In this example, we will use a logistic regression model to classify emails as spam or not spam based on email content features.

import pandas as pd
from sklearn.feature_extraction.text import TfidfVectorizer
from sklearn.model_selection import train_test_split
from sklearn.linear_model import LogisticRegression
from sklearn.metrics import accuracy_score, precision_score, recall_score, f1_score, roc_auc_score

# Load the dataset (e.g., SMS Spam Collection Dataset)
url = "https://raw.githubusercontent.com/justmarkham/pycon-2016-tutorial/master/data/sms.tsv"
data = pd.read_csv(url, sep='\t', header=None, names=["label", "message"])
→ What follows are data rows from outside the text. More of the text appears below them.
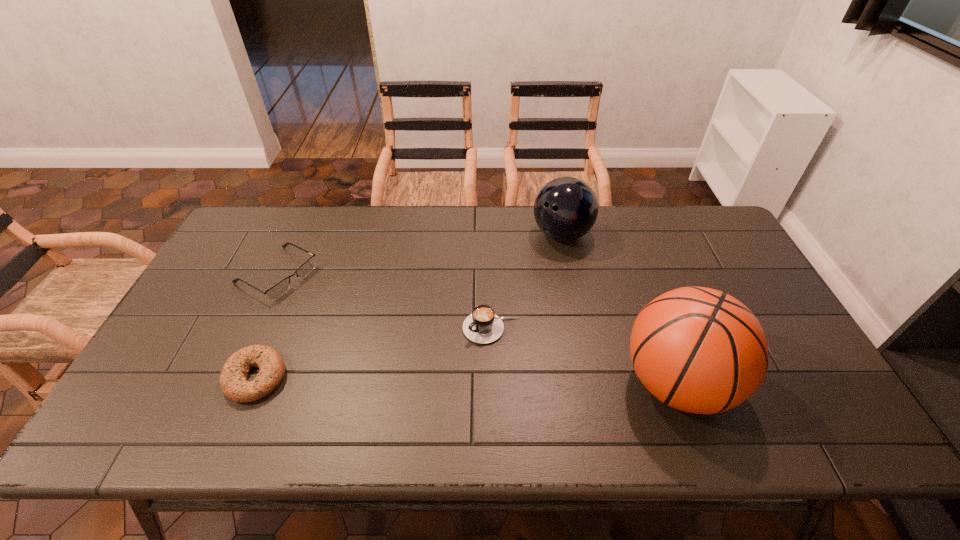 The image size is (960, 540). I want to click on vacant space that is in between the cappuccino and the spectacles, so click(384, 301).

This screenshot has width=960, height=540. Find the location of `vacant space that is in between the third shortest object and the spectacles`. vacant space that is in between the third shortest object and the spectacles is located at coordinates click(384, 301).

I want to click on unoccupied position between the cappuccino and the fourth shortest object, so click(x=527, y=281).

At what (x,y) coordinates should I click in order to perform the action: click on vacant point located between the third tallest object and the bowling ball. Please return your answer as a coordinate pair (x, y). Looking at the image, I should click on (527, 281).

This screenshot has height=540, width=960. I want to click on vacant area that lies between the basketball and the third object from right to left, so click(x=584, y=356).

Identify the location of vacant space that's between the basketball and the bagel. The height and width of the screenshot is (540, 960). (466, 380).

You are a GUI agent. You are given a task and a screenshot of the screen. Output one action in this format:
    pyautogui.click(x=<x>, y=<y>)
    Task: Click on the vacant point located between the third object from right to left and the fourth shortest object
    
    Given the screenshot: What is the action you would take?
    pyautogui.click(x=527, y=281)

In order to click on free space between the second tallest object and the spectacles in this screenshot , I will do `click(420, 254)`.

Locate an element on the screen. Image resolution: width=960 pixels, height=540 pixels. vacant space in between the spectacles and the second tallest object is located at coordinates (420, 254).

I want to click on object that stands as the closest to the bagel, so click(x=279, y=289).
# Convert labels to binary
data['label'] = data['label'].map({'ham': 0, 'spam': 1})

# Split the dataset into features and target variable
X = data['message']
y = data['label']

# Convert text data to TF-IDF features
vectorizer = TfidfVectorizer(stop_words='english', max_features=1000)
X_tfidf = vectorizer.fit_transform(X)

# Split the dataset into training and testing sets
X_train, X_test, y_train, y_test = train_test_split(X_tfidf, y, test_size=0.2, random_state=42)

# Create and train the logistic regression model
model = LogisticRegression(max_iter=1000)
model.fit(X_train, y_train)

# Make predictions
y_pred = model.predict(X_test)
y_prob = model.predict_proba(X_test)[:, 1]

# Evaluate the model
accuracy = accuracy_score(y_test, y_pred)
precision = precision_score(y_test, y_pred)
recall = recall_score(y_test, y_pred)
f1 = f1_score(y_test, y_pred)
roc_auc = roc_auc_score(y_test, y_prob)

print(f"Accuracy: {accuracy:.2f}")
print(f"Precision: {precision:.2f}")
print(f"Recall: {recall:.2f}")
print(f"F1 Score: {f1:.2f}")
print(f"ROC-AUC: {roc_auc:.2f}")
Accuracy: 0.98
Precision: 1.00
Recall: 0.87
F1 Score: 0.93
ROC-AUC: 0.99

Summary#

In this notebook, we demonstrated how to implement logistic regression using Scikit-Learn and a custom implementation from scratch. We also covered two example use cases: predicting disease presence and email spam detection. These examples illustrate the practical application of logistic regression in real-world scenarios.